E o caminho da literatura cruza-se tantas vezes com o do humor. Talvez seja este o apecto da loucura a que me referia há pouco. O elemento mais importante talvez continue a ser o que nos referia Ariano Suassuna: “eu tenho muito interesse por doido, pois eles veem as coisas de um ponto de vista original. E isso é uma característica do escritor também, o escritor verdadeiro não vai atrás do lugar comum, ele procura o que há de verdade por trás da aparência. O doido é danado para revelar isso”. E não será essa a característica essencial do bom humorista? Esse tal olhar de originalidade sobre a mesma realidade que se nos apresenta.
Aliás, por falar em humor e em Suassuna, ele, tem uma história que transcrevo aqui e que é uma delícia. O seu pai, que foi governador do Estado da Paraíba, construiu um hospício e colocou o nome do maior psiquiatra brasileiro da época. No dia da inauguração, muito orgulhoso da obra que tinha feito, o pai de Ariano chegou lá, com os médicos todos de branco receberam os doidos com uns carrinhos de mão que haviam sido adquiridos pelo governo para iniciarem a tal psicoterapia pelo trabalho, muito em voga na época. Um dos doidos estava com o carrinho de mão de cabeça pra baixo. Aí meu pai chamou ele e disse. “Olha, não é assim não que se carrega, é assim…” E o doido respondeu, eu sei doutor.
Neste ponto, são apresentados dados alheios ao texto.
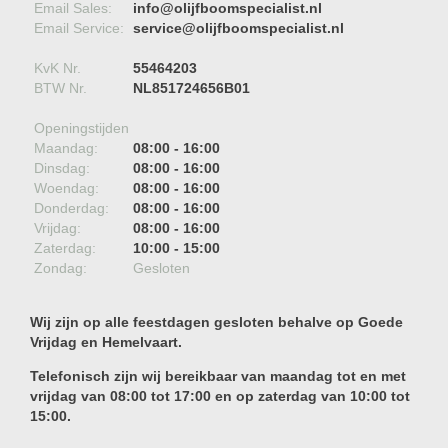
Email Sales:
info@olijfboomspecialist.nl
Email Service:
service@olijfboomspecialist.nl
KvK Nr.
55464203
BTW Nr.
NL851724656B01
Openingstijden
Maandag:
08:00 - 16:00
Dinsdag:
08:00 - 16:00
Woendag:
08:00 - 16:00
Donderdag:
08:00 - 16:00
Vrijdag:
08:00 - 16:00
Zaterdag:
10:00 - 15:00
Zondag:
Gesloten
Wij zijn op alle feestdagen gesloten behalve op Goede
Vrijdag en Hemelvaart.
Telefonisch zijn wij bereikbaar van maandag tot en met
vrijdag van 08:00 tot 17:00 en op zaterdag van 10:00 tot
15:00.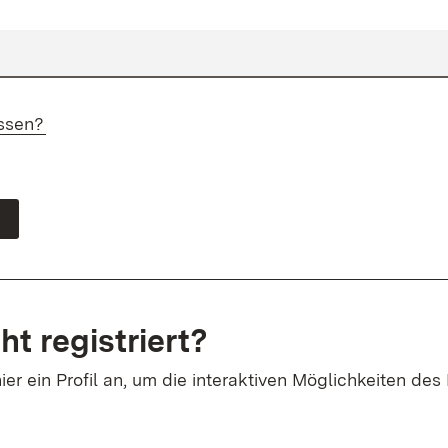
ssen?
ht registriert?
ier ein Profil an, um die interaktiven Möglichkeiten des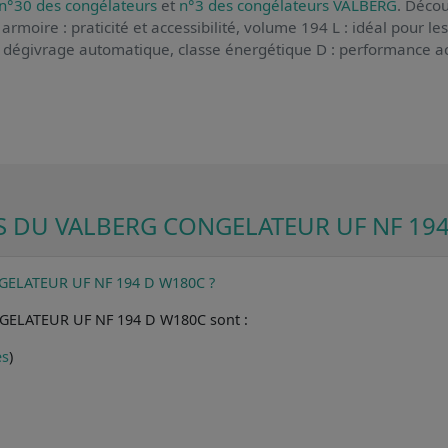
n°30 des congélateurs
et
n°3 des congélateurs VALBERG
. Décou
armoire : praticité et accessibilité, volume 194 L : idéal pour le
- dégivrage automatique, classe énergétique D : performance a
 DU VALBERG CONGELATEUR UF NF 19
ONGELATEUR UF NF 194 D W180C ?
NGELATEUR UF NF 194 D W180C sont :
es
)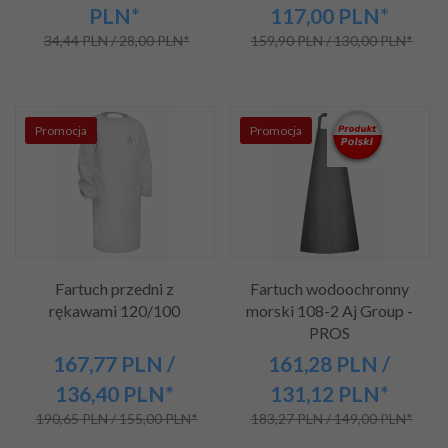
PLN*
117,00
PLN*
34,44 PLN / 28,00 PLN*
159,90 PLN / 130,00 PLN*
Promocja
Promocja
Fartuch przedni z
Fartuch wodoochronny
rękawami 120/100
morski 108-2 Aj Group -
PROS
167,
77
PLN
/
161,
28
PLN
/
136,40
PLN*
131,12
PLN*
190,65 PLN / 155,00 PLN*
183,27 PLN / 149,00 PLN*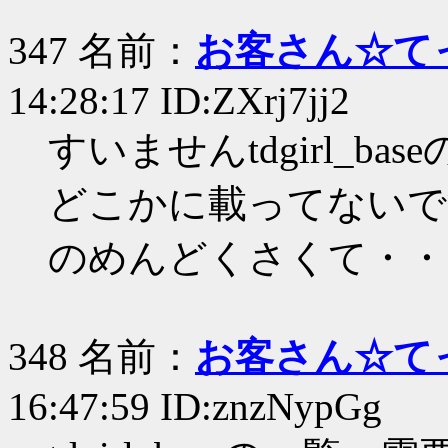
347 名前：
お客さん☆て
14:28:17 ID:ZXrj7jj2
すいませんtdgirl_b
どこかに載ってないで
のめんどくさくて・・
348 名前：
お客さん☆て
16:47:59 ID:znzNypGg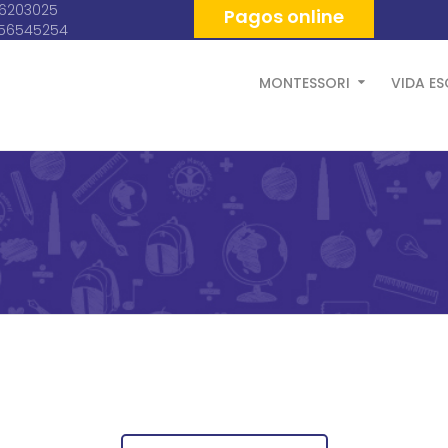
06203025
Pagos online
056545254
MONTESSORI
VIDA E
Mas é que se eu carregar de cabeça pra cima eles colocam pedra dentro pra eu carregar. Não era um doido, era um gênio de uma cabeça formidável!»
Mas não deixa de ser irónico que no meio de uma certa loucura disseminada pelo mundo, as vozes mais sensatas vão sendo a de alguns humoristas e uns poucos escritores. Quando relembro a chapada que Will Smith dá a Chris Rock, relembro também que o mais inteligente que li ou ouvi sobre o tema, saiu de belos pensadores contemporâneos, tais como: Valter Hugo-Mãe, Ricky Gervais, Bruno Nogueira, Ricardo Araújo Pereira, Jim Carrey e até o próprio C Rock.
O humorista português, Bruno Nogueira, referia precisamente a propósito do politicamente correcto que vivemos na era de que para não desagradar aos leitores vivos, desrespeitamos os escritores mortos e o que eles nos deixaram. A infantilização do público leitor veio para ficar. Como se eles tivessem de ser protegidos de certas ideias ou ideais para não ser corrompidos por elas. Talvez não estejamos tão longe assim do dia em que, do mesmo modo que vemos diversos autores deixarem em nota de rodapé: “O autor escreve segundo o antigo Acordo Ortográfico”, em seguida teremos seguramente, uns poucos loucos a deixarem também em nota de rodapé: “O autor não escreve sobre os cânones do politicamente correcto”.